Em 2012 a meta do programa é atender cinco mil famílias. No Brasil a luz já faz parte da vida de milhares famílias, todas moradoras de áreas de difícil acesso, isoladas. O mapa da exclusão elétrica no país foi o que motivou o governo federal a investir no programa Luz para Todos, transformando-o em um dos maiores programas de inclusão social do país. Cerca de 90% das famílias atendidas têm renda inferior a três salários mínimos e 80% estão localizadas em áreas rurais. O programa é também um mecanismo que integra os planos do “Brasil Sem Miséria” e “Acre Sem Miséria”, age como vetor de desenvolvimento social e econômico das comunidades atendidas, contribui para o aumento da renda familiar e a redução da pobreza.

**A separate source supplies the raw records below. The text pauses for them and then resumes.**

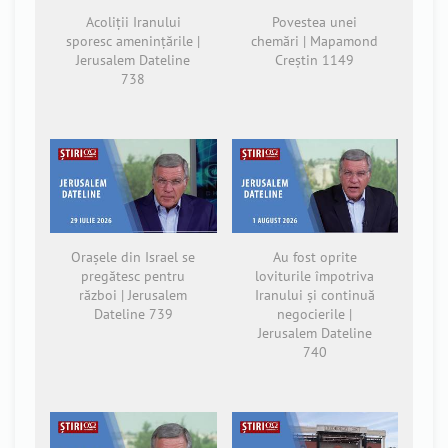
Acoliții Iranului
Povestea unei
sporesc amenințările |
chemări | Mapamond
Jerusalem Dateline
Creștin 1149
738
Orașele din Israel se
Au fost oprite
pregătesc pentru
loviturile împotriva
război | Jerusalem
Iranului și continuă
Dateline 739
negocierile |
Jerusalem Dateline
740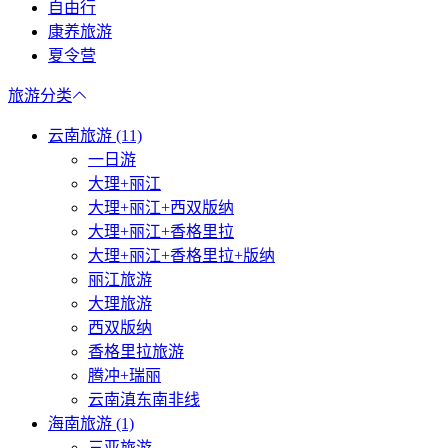
自由行
康养旅游
夏令营
旅游分类
云南旅游 (11)
一日游
大理+丽江
大理+丽江+西双版纳
大理+丽江+香格里拉
大理+丽江+香格里拉+版纳
丽江旅游
大理旅游
西双版纳
香格里拉旅游
腾冲+瑞丽
云南滇东南非线
海南旅游 (1)
三亚旅游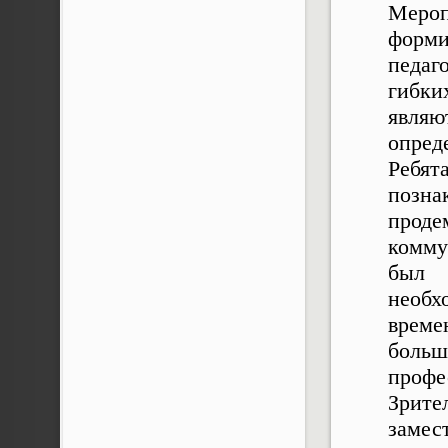
Меро
форми
педаг
гибк
являю
опред
Ребят
позна
прод
комму
был п
необх
време
больш
профе
Зрит
замес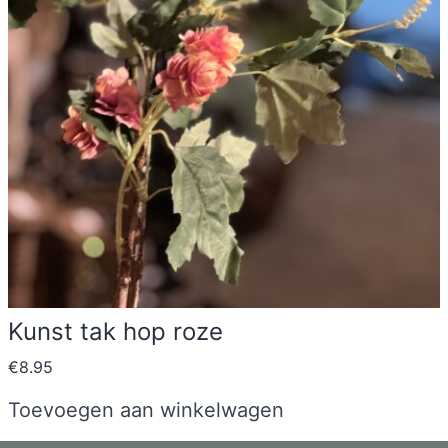
Kunst tak hop roze
€
8.95
Toevoegen aan winkelwagen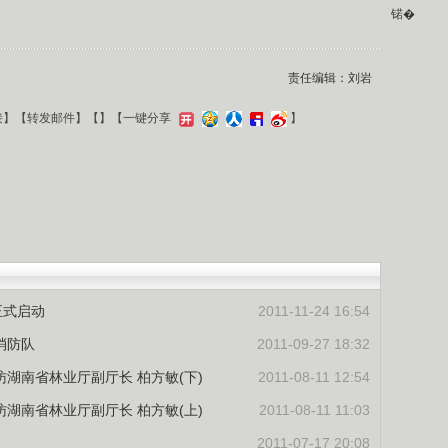
锘�
责任编辑：刘岩
接
】【
转发邮件
】【
】
【一键分享
】
正式启动
2011-11-24 16:54
消防队
2011-09-27 18:32
湖南省林业厅副厅长 柏方敏(下)
2011-08-11 12:54
湖南省林业厅副厅长 柏方敏(上)
2011-08-11 11:03
议
2011-07-17 20:08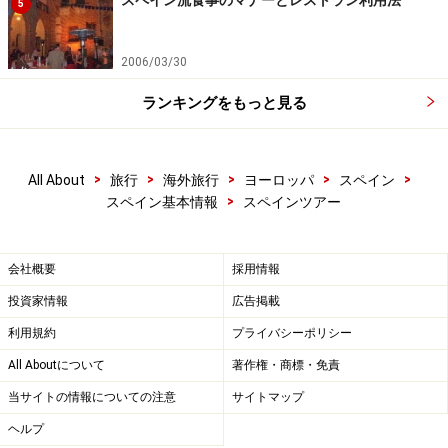
5
現地で申し込めるオプショナルツアー
2006/03/30
ランキングをもっと見る
アンダルシア地方のツアーには必ず組み込まれているアルハ
>
>
>
>
>
All About
旅行
海外旅行
ヨーロッパ
スペイン
ンブラ宮殿
>
スペイン基本情報
スペインツアー
添乗員さん同行のツアーで、フリーの時間がある場合、
大抵いくつかのオプショナルツアーが提供されます。同
会社概要
採用情報
じツアーの顔なじみの人たちで参加できるので、出発、
投資家情報
広告掲載
解散の場所の心配もいりません。
利用規約
プライバシーポリシー
All Aboutについて
著作権・商標・免責
でももし、そのオプショナルツアーが気に入らなかった
当サイトの情報についての注意
サイトマップ
り、他に是非とも行ってみたい場所などがある場合は、
ヘルプ
現地でも申し込める他のオプショナルツアーに参加して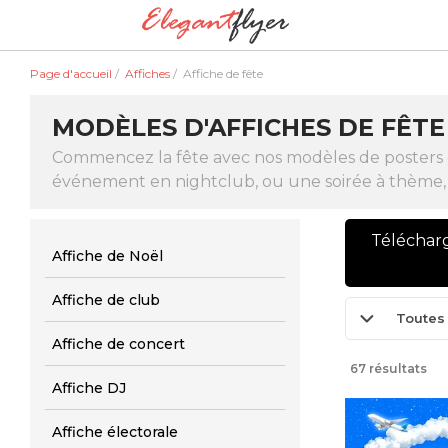
Page d'accueil
/
Affiches
/
Affiche de fête
MODÈLES D'AFFICHES DE FÊTE
Commencez la fête avec nos modèles de posters d
événement en nightclub, ou une soirée à thème, n
Téléchar
Affiche de Noël
Affiche de club
Toutes 
Affiche de concert
67 résultats
Affiche DJ
Affiche électorale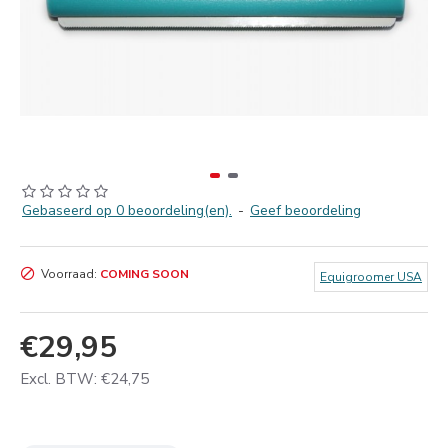
Gebaseerd op 0 beoordeling(en).
-
Geef beoordeling
Voorraad:
COMING SOON
Equigroomer USA
€29,95
Excl. BTW: €24,75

“Meu vizinho vai vestir saia”
No Croa, teve morador que prometeu usar saia quando a energia chegasse, acreditando que isso nunca aconteceria. Mas nunca é um período de tempo usado apenas por quem tenta transformar o difícil em impossível: no ano passado, os moradores foram surpreendidos com as equipes do programa Luz para Todos. No final de novembro a rede estava instalada.
“E eu agora tenho dito pro meu vizinho que está na hora dele abandonar as calças e as bermudas, como dizia que iria fazer, e começar a usar saia, porque a luz chegou no Croa”, brinca a moradora Maria Elizabete, sorridente, feliz por receber ‘gente de fora’ em sua casa.